Neural networks are good at making predictions, but they’re not so good at estimating how certain they are. If the training data set is small and many sets of model parameters fit the data well, for instance, the network may not realize this explicitly, leading to overly confident predictions. Bayesian models, on the other hand, theoretically can sample from the posterior distribution of parameters. However, the computational load becomes overwhelming as the number of parameters rises. New research allows Bayesian modeling of uncertainty to be applied even to large networks.

What’s new: Researchers at Google Brain built neural networks that integrate a Bayesian backpropagation method known as Stochastic Gradient Markov Chain Monte Carlo, fixing issues with noisy updates and slow convergence that affected earlier work. Their technique, Adaptive Thermostat Monte Carlo (ATMC), is the first based on SG-MCMC that scales to larger data sets such as ImageNet.

Key insight: Previous research using SG-MCMC failed to find training procedures that were robust to noise arising from parameter sampling in Bayesian methods. ATMC compensates for these issues by adjusting momentum and noise applied to parameter updates.

How it works: Non-Bayesian learning techniques compute the loss from outputs and labels only. Bayesian techniques add a prior distribution on learnable parameters. All methods based on SG-MCMC are derived from a stochastic differential equation that modifies a neural network’s parameter distribution based on the sampled output.

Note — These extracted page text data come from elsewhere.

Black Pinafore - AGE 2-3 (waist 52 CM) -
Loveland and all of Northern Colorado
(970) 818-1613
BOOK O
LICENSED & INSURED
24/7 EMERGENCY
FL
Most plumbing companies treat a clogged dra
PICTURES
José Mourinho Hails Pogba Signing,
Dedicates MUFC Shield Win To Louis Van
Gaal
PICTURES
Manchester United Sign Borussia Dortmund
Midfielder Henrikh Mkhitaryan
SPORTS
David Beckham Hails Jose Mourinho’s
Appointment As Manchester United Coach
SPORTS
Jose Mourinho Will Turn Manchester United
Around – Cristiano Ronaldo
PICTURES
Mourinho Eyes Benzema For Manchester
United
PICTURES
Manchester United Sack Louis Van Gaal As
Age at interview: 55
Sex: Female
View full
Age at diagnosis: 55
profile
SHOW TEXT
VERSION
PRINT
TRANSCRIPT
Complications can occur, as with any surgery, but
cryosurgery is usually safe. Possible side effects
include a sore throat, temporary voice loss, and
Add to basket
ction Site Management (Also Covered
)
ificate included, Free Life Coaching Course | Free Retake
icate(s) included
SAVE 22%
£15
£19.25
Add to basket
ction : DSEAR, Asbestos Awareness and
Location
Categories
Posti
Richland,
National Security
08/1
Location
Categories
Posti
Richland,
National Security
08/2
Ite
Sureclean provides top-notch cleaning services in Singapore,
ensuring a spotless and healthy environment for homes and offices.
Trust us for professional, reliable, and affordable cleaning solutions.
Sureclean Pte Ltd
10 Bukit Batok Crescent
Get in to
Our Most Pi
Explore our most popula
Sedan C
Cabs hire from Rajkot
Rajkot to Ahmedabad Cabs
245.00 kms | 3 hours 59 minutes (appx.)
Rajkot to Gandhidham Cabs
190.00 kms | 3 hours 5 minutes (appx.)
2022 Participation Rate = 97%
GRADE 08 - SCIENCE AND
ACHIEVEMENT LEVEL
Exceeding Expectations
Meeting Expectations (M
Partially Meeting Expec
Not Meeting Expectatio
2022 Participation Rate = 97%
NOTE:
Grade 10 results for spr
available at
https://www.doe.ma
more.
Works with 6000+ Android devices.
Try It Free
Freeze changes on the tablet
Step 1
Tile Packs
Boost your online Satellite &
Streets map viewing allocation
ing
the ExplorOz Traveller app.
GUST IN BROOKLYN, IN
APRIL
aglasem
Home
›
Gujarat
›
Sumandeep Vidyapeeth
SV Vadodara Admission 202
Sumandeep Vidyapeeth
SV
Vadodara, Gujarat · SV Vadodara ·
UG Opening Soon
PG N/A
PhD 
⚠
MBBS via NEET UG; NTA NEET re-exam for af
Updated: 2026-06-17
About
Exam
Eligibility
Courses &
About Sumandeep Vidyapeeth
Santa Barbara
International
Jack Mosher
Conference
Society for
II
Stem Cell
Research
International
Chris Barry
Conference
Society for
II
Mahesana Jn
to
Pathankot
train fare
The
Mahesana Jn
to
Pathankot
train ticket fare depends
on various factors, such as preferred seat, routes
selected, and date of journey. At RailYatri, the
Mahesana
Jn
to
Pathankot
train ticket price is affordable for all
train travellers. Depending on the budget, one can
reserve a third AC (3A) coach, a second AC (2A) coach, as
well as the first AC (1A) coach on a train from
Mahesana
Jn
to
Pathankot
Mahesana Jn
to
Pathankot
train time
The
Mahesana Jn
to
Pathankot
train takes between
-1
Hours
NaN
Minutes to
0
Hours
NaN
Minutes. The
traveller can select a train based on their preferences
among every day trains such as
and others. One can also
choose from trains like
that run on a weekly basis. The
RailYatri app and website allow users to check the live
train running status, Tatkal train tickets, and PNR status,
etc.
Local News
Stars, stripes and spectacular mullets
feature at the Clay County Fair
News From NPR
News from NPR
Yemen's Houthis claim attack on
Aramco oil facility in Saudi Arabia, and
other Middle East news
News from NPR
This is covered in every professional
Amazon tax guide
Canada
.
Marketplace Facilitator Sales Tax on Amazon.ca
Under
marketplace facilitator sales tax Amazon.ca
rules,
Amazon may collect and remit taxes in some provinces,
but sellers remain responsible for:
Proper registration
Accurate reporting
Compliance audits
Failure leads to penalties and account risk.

  • ATMC samples learnable parameters from the distribution, and the network backpropagates its errors.
  • Then it modifies the computed gradients to ensure that noisy sampling doesn’t overly influence shifts in the parameter distribution.
  • It makes convergence faster and more stable than prior variations of SG-MCMC by dynamically adjusting momentum and noise added to each parameter update.
  • In addition, the authors provide an adjusted ResNet architecture better suited for Bayesian training. The new model replaces batch normalization with SELU activation and uses a different weight initialization.

Results: ATMC is the first SG-MCMC method successfully trained on ImageNet. An ATMC-trained network gains a 1 percent increase over a batch-normalized ResNet in ImageNet top-1 accuracy.

Why it matters: Estimating uncertainty can be crucial in applications such as medical imaging and autonomous driving. ATMC confers this capability on neural networks even when learning large, complex data sets such as ImageNet.

We’re thinking: Bayesian methods have been studied longer than neural networks, and they still define the state of the art in some tasks. The fusion of Bayesian models and neural networks is still evolving. ATMC suggests that such hybrids could deliver the advantages of both approaches.